A SBR ainda não identificou falta no SUS (Sistema Único de Saúde), mas já percebe em alguns hospitais e convênios particulares.
O UOL procurou o Ministério da Saúde para saber sobre a situação e o CFM (Conselho Federal de Medicina) para entender as recomendações de uso, mas não teve resposta até a última atualização deste texto.
Riscos da interrupção do tratamento
Segundo a SBR, a artrite reumatoide atinge entre 0,5% e 1% da população brasileira e 0,1% em sua forma infantil. Cerca de 20% dos pacientes adultos com a doença são tratados com tocilizumabe.
Como é uma doença crônica sem cura, o remédio precisa ser administrado durante toda a vida, geralmente em injeções mensais ou em aplicações subcutâneas semanais.
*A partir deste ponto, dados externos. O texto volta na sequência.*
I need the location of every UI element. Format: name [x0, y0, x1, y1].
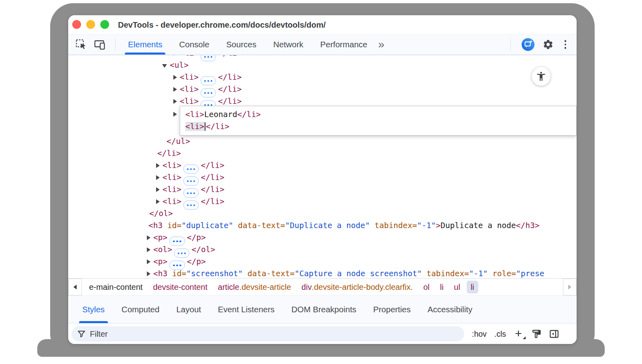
window-controls [72, 20, 109, 29]
collapse-arrow-icon[interactable] [162, 59, 170, 71]
paint-brush-icon [531, 329, 541, 339]
dom-row-li[interactable]: <li></li> [68, 83, 577, 95]
sidebar-tab-layout[interactable]: Layout [168, 296, 209, 323]
elements-panel: <li></li><ul><li></li><li></li><li></li>… [68, 55, 577, 278]
dom-row-text: </li> [157, 148, 181, 160]
breadcrumb-scroll-left-button[interactable] [68, 279, 82, 295]
expand-arrow-icon[interactable] [172, 108, 180, 120]
expand-arrow-icon[interactable] [172, 71, 180, 83]
tab-elements[interactable]: Elements [120, 34, 171, 55]
breadcrumb-bar: e-main-contentdevsite-contentarticle.dev… [68, 278, 577, 296]
minimize-button[interactable] [86, 20, 95, 29]
zoom-button[interactable] [100, 20, 109, 29]
ellipsis-dot [211, 92, 213, 94]
sidebar-tab-computed[interactable]: Computed [113, 296, 168, 323]
sidebar-tab-dom-breakpoints[interactable]: DOM Breakpoints [283, 296, 365, 323]
devtools-window: DevTools - developer.chrome.com/docs/dev… [68, 15, 577, 344]
filter-field-wrap [71, 326, 464, 342]
dom-row-p[interactable]: <p></p> [68, 256, 577, 268]
dom-row-li[interactable]: <li></li> [68, 196, 577, 208]
ellipsis-dot [173, 265, 175, 267]
dom-row-h3-duplicate[interactable]: <h3 id="duplicate" data-text="Duplicate … [68, 220, 577, 232]
more-tabs-icon[interactable]: » [378, 39, 384, 50]
tag-token: </ul> [167, 137, 190, 146]
sidebar-tab-accessibility[interactable]: Accessibility [419, 296, 481, 323]
inspect-element-button[interactable] [74, 38, 88, 51]
tab-sources[interactable]: Sources [218, 34, 265, 55]
ellipsis-dot [211, 80, 213, 82]
tab-label: Styles [82, 305, 105, 314]
ellipsis-expand-button[interactable] [201, 55, 216, 61]
element-classes-button[interactable]: .cls [494, 330, 506, 339]
sidebar-tab-event-listeners[interactable]: Event Listeners [209, 296, 283, 323]
text-token: Leonard [204, 110, 237, 119]
expand-arrow-icon[interactable] [145, 232, 153, 244]
new-style-rule-button[interactable]: + [514, 328, 523, 340]
dom-row-h3-screenshot[interactable]: <h3 id="screenshot" data-text="Capture a… [68, 268, 577, 278]
ellipsis-dot [204, 92, 206, 94]
expand-arrow-icon[interactable] [154, 196, 163, 208]
tab-console[interactable]: Console [171, 34, 217, 55]
expand-arrow-icon[interactable] [145, 256, 153, 268]
inline-edit-box[interactable]: <li>Leonard</li><li></li> [180, 106, 577, 135]
dom-row-li[interactable]: <li></li> [68, 184, 577, 196]
expand-arrow-icon[interactable] [154, 160, 163, 172]
sidebar-tab-styles[interactable]: Styles [74, 296, 113, 323]
dom-row-li[interactable]: <li></li> [68, 71, 577, 83]
tab-label: Layout [176, 305, 201, 314]
expand-arrow-icon[interactable] [145, 244, 153, 256]
dom-tree[interactable]: <li></li><ul><li></li><li></li><li></li>… [68, 55, 577, 278]
settings-button[interactable] [541, 38, 555, 51]
close-button[interactable] [72, 20, 81, 29]
edit-line[interactable]: <li></li> [185, 121, 576, 133]
edit-line[interactable]: <li>Leonard</li> [185, 109, 576, 121]
dom-row-li-clipped[interactable]: <li></li> [68, 55, 577, 59]
dom-row-p[interactable]: <p></p> [68, 232, 577, 244]
tab-performance[interactable]: Performance [312, 34, 376, 55]
expand-arrow-icon[interactable] [172, 55, 180, 59]
breadcrumb-item-ol[interactable]: ol [419, 281, 434, 293]
expand-arrow-icon[interactable] [172, 83, 180, 95]
expand-arrow-icon[interactable] [172, 95, 180, 107]
dom-row-li[interactable]: <li></li> [68, 172, 577, 184]
attr-token: data-text= [243, 269, 295, 278]
dom-row-ul-open[interactable]: <ul> [68, 59, 577, 71]
expand-arrow-icon[interactable] [145, 268, 153, 278]
tag-token: </ol> [191, 245, 215, 254]
dom-row-ol-close[interactable]: </ol> [68, 208, 577, 220]
main-menu-button[interactable] [561, 38, 570, 51]
tag-token: <p> [153, 233, 167, 242]
sidebar-tab-properties[interactable]: Properties [365, 296, 419, 323]
ellipsis-expand-button[interactable] [183, 200, 199, 210]
dom-row-li-close[interactable]: </li> [68, 148, 577, 160]
toggle-element-state-button[interactable]: :hov [472, 330, 487, 339]
breadcrumb-item-e-main-content[interactable]: e-main-content [85, 281, 146, 293]
breadcrumb-item-li[interactable]: li [436, 281, 447, 293]
ai-assistance-button[interactable] [521, 38, 535, 51]
tab-label: Sources [226, 40, 256, 49]
ai-assistance-icon [521, 37, 535, 52]
kebab-menu-icon [565, 40, 567, 42]
dom-row-li[interactable]: <li></li> [68, 160, 577, 172]
breadcrumb-item-ul[interactable]: ul [450, 281, 464, 293]
styles-filter-input[interactable] [71, 326, 464, 342]
breadcrumb-scroll-right-button[interactable] [563, 279, 577, 295]
expand-arrow-icon[interactable] [154, 172, 163, 184]
breadcrumb-item-li[interactable]: li [467, 281, 478, 293]
breadcrumb-item-article[interactable]: article.devsite-article [214, 281, 295, 293]
toggle-sidebar-button[interactable] [549, 329, 559, 339]
expand-arrow-icon[interactable] [154, 184, 163, 196]
tab-network[interactable]: Network [265, 34, 312, 55]
breadcrumb-item-div[interactable]: div.devsite-article-body.clearfix. [297, 281, 417, 293]
val-token: "prese [516, 269, 544, 278]
attr-token: id= [163, 221, 181, 230]
dom-row-ol[interactable]: <ol></ol> [68, 244, 577, 256]
attr-token: tabindex= [422, 269, 469, 278]
dom-row-li-editing[interactable]: <li>Leonard</li><li></li> [68, 106, 577, 135]
breadcrumb-item-devsite-content[interactable]: devsite-content [149, 281, 211, 293]
device-toolbar-button[interactable] [93, 38, 106, 51]
dom-row-ul-close[interactable]: </ul> [68, 135, 577, 148]
accessibility-overlay-button[interactable] [532, 67, 551, 86]
tag-token: <ol> [153, 245, 172, 254]
rendering-emulation-button[interactable] [531, 329, 541, 339]
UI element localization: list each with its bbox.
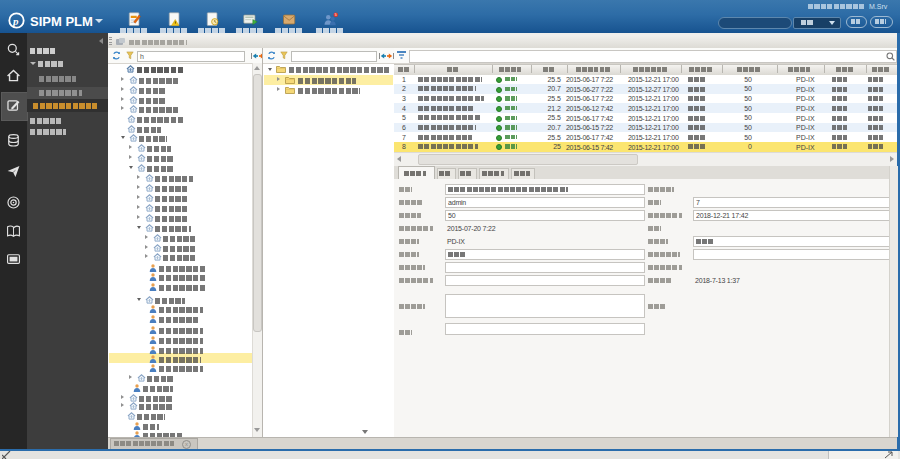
- svg-text:p: p: [12, 15, 19, 27]
- svg-text:5: 5: [335, 13, 337, 17]
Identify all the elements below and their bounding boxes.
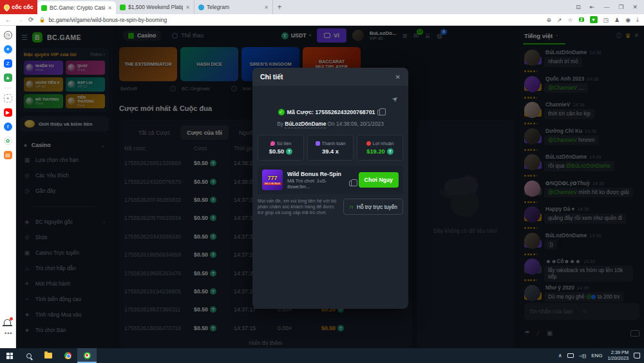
- history-icon[interactable]: ◷: [4, 31, 12, 39]
- url-text[interactable]: bc.game/vi/game/wild-bonus-re-spin-by-bo…: [48, 17, 167, 23]
- tab-title: BC.Game: Crypto Casino Gan: [50, 5, 105, 11]
- network-icon[interactable]: [567, 353, 574, 358]
- game-name: Wild Bonus Re-Spin: [287, 171, 354, 178]
- back-button[interactable]: ←: [5, 16, 12, 23]
- more-options-icon[interactable]: •••: [5, 330, 12, 337]
- stat-value: 39.4 x: [322, 148, 339, 155]
- youtube-icon[interactable]: ▶: [4, 108, 12, 117]
- minimize-button[interactable]: —: [603, 4, 609, 10]
- tab-title: Telegram: [207, 4, 261, 10]
- coccoc-icon: [84, 352, 91, 359]
- browser-menu-icon[interactable]: ◉: [625, 17, 630, 23]
- shopping-icon[interactable]: ▤: [4, 151, 12, 159]
- plant-icon[interactable]: ✿: [4, 137, 12, 145]
- facebook-icon[interactable]: f: [4, 123, 12, 131]
- tab-favicon: [120, 5, 126, 10]
- support-button-label: Hỗ trợ trực tuyến: [357, 204, 397, 210]
- maximize-button[interactable]: ❐: [618, 4, 623, 10]
- notification-dot: [10, 317, 13, 320]
- chrome-button[interactable]: [58, 348, 77, 363]
- search-icon: [26, 353, 32, 358]
- start-button[interactable]: [0, 348, 19, 363]
- play-now-button[interactable]: Chơi Ngay: [359, 172, 399, 188]
- action-center-icon[interactable]: [634, 353, 640, 358]
- support-button[interactable]: ∩Hỗ trợ trực tuyến: [343, 199, 403, 215]
- tab-close-icon[interactable]: ✕: [185, 5, 190, 10]
- chrome-icon: [64, 352, 71, 359]
- save-page-icon[interactable]: ⊕: [546, 17, 551, 23]
- screen: cốc cốc BC.Game: Crypto Casino Gan ✕ $1,…: [0, 0, 644, 363]
- browser-tab[interactable]: $1,500 Weekend Platipus M... ✕: [116, 0, 194, 14]
- reload-button[interactable]: ⟳: [28, 16, 33, 23]
- zalo-icon[interactable]: Z: [4, 59, 12, 68]
- coccoc-sidebar: ◷ ✦ Z ▲ + ▶ f ✿ ▤ •••: [0, 26, 16, 348]
- stat-icon: [270, 141, 275, 146]
- usdt-coin-icon: T: [387, 148, 393, 155]
- bet-id-text: Mã Cược: 1755526243200768701: [287, 109, 375, 115]
- adblock-extension-icon[interactable]: 2: [579, 17, 584, 22]
- file-explorer-button[interactable]: [39, 348, 58, 363]
- volume-icon[interactable]: ◅)): [579, 353, 586, 358]
- profile-icon[interactable]: ♟: [614, 17, 620, 23]
- forward-button[interactable]: →: [17, 16, 23, 23]
- copy-icon[interactable]: [349, 181, 354, 186]
- stat-icon: [366, 141, 371, 146]
- sidebar-divider: [4, 88, 12, 88]
- reader-mode-icon[interactable]: ⊡: [576, 4, 581, 10]
- lock-icon: 🔒: [39, 17, 45, 23]
- modal-header: Chi tiết ✕: [252, 68, 408, 86]
- tab-close-icon[interactable]: ✕: [264, 5, 269, 10]
- headset-icon: ∩: [349, 204, 354, 210]
- modal-close-icon[interactable]: ✕: [395, 74, 401, 81]
- coccoc-brand-label: cốc cốc: [12, 4, 33, 10]
- browser-tabstrip: cốc cốc BC.Game: Crypto Casino Gan ✕ $1,…: [0, 0, 644, 14]
- browser-tab[interactable]: Telegram ✕: [194, 0, 273, 14]
- url-box[interactable]: 🔒 bc.game/vi/game/wild-bonus-re-spin-by-…: [39, 17, 541, 23]
- share-page-icon[interactable]: ↗: [557, 17, 562, 23]
- modal-title: Chi tiết: [260, 73, 283, 81]
- close-button[interactable]: ✕: [632, 4, 638, 10]
- bookmark-star-icon[interactable]: ☆: [568, 17, 573, 23]
- bet-detail-modal: Chi tiết ✕ ➤ ✓ Mã Cược: 1755526243200768…: [252, 68, 408, 309]
- stat-value: $19.20: [366, 148, 384, 155]
- system-tray: ∧ ◅)) ENG 2:39 PM1/20/2023: [558, 350, 644, 361]
- windows-taskbar: ∧ ◅)) ENG 2:39 PM1/20/2023: [0, 348, 644, 363]
- new-tab-button[interactable]: +: [273, 0, 286, 14]
- browser-addressbar: ← → ⟳ 🔒 bc.game/vi/game/wild-bonus-re-sp…: [0, 14, 644, 26]
- copy-icon[interactable]: [377, 110, 383, 115]
- game-thumbnail[interactable]: 777WILD BONUS: [262, 170, 283, 190]
- window-controls: ⊡ ⇤ — ❐ ✕: [569, 0, 644, 14]
- taskbar-clock[interactable]: 2:39 PM1/20/2023: [608, 350, 629, 361]
- stat-icon: [316, 141, 320, 146]
- tab-favicon: [198, 5, 204, 10]
- bet-stats: Số tiền $0.50T Thanh toán 39.4 xT Lợi nh…: [258, 135, 403, 161]
- keyboard-language[interactable]: ENG: [591, 353, 602, 358]
- downloads-icon[interactable]: ⤓: [636, 16, 639, 23]
- support-row: Mọi vấn đề, xin vui lòng liên hệ với bộ …: [258, 198, 403, 215]
- add-shortcut-icon[interactable]: +: [4, 94, 12, 103]
- notifications-bell-icon[interactable]: [4, 319, 11, 325]
- taskbar-search-button[interactable]: [19, 348, 39, 363]
- bet-user-link[interactable]: BúLozDönDame: [285, 121, 326, 128]
- verified-check-icon: ✓: [278, 109, 285, 115]
- download-extension-icon[interactable]: ▼: [590, 16, 598, 23]
- bet-id-row: ✓ Mã Cược: 1755526243200768701: [252, 109, 408, 115]
- coccoc-taskbar-button[interactable]: [77, 348, 97, 363]
- windows-logo-icon: [6, 353, 13, 359]
- pin-window-icon[interactable]: ⇤: [590, 4, 595, 10]
- tab-favicon: [41, 5, 47, 11]
- bet-by-row: By BúLozDönDame On 14:38:09, 20/1/2023: [252, 121, 408, 127]
- games-icon[interactable]: ▲: [4, 74, 12, 82]
- game-id: Mã Trò chơi: 1u5-8swe3m...: [287, 178, 346, 190]
- stat-card: Lợi nhuận $19.20T: [357, 135, 403, 161]
- stat-label: Lợi nhuận: [373, 141, 394, 146]
- usdt-coin-icon: T: [286, 148, 292, 155]
- messenger-icon[interactable]: ✦: [4, 45, 12, 54]
- coccoc-brand[interactable]: cốc cốc: [0, 0, 37, 14]
- browser-tab[interactable]: BC.Game: Crypto Casino Gan ✕: [37, 1, 116, 14]
- folder-icon: [44, 353, 52, 358]
- share-icon[interactable]: ➤: [390, 94, 400, 104]
- tray-chevron-icon[interactable]: ∧: [558, 353, 562, 358]
- extensions-puzzle-icon[interactable]: ◳: [603, 17, 609, 23]
- tab-close-icon[interactable]: ✕: [108, 5, 112, 11]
“Tirar esse medicamento pode causar retrocesso. Alguns pacientes com a doença bem controlada há bastante tempo podem ficar alguns meses [sem tomar]. Já em outros, a doença volta [a se desenvolver] em questão de um, dois meses. Com criança, pode ser muito prejudicial”, afirma Xavier.
Segundo ele, há ainda os casos mais raros, porém mais complicados, de pessoas que, por terem ficado algum tempo sem tomar a medicação, quando voltam, já não tem mais efeito. “Criam resistência, perde a eficácia”, completa.
Por isso, a SBR solicita, junto à AMB (Associação dos Médicos do Brasil), para que o governo e a Anvisa (Agência Nacional de Vigilância Sanitária) criem regras específicas do uso do medicamento na covid. “Deve haver uma janela de tempo daquele paciente na UTI que deve usar a medicação. A gente queria que ficasse bem claro”, conclui Xavier.
Fabricante diz não apoiar uso fora da bula
Por meio de comunicado atualizado pela última vez em 19 de abril, a farmacêutica Roche, que produz o Actemra (tocilizumabe), diz ter comunicado a Anvisa sobre o desabastecimento desde 23 de dezembro, com atualização em 31 de março.
“É importante ressaltar que a Roche atende integralmente a legislação brasileira e não realiza nem apoia nenhuma ação de promoção do uso de Actemra para indicações não aprovadas em texto de bula”, diz a nota.
Ao UOL, a farmacêutica afirmou que esta demanda “off label” é global. Para ampliar o fornecimento, a companhia pediu à Anvisa “a comercialização excepcional do medicamento com embalagem contendo informações em idioma e nome comercial (Roactemra) diferentes do registrado no Brasil” e teve a aprovação na última terça (27).
A previsão é que os medicamentos importados cheguem ao mercado brasileiro a partir da primeira quinzena de junho, “após a finalização dos processos mandatórios do ponto de vista logístico e de qualidade”, declarou a Roche.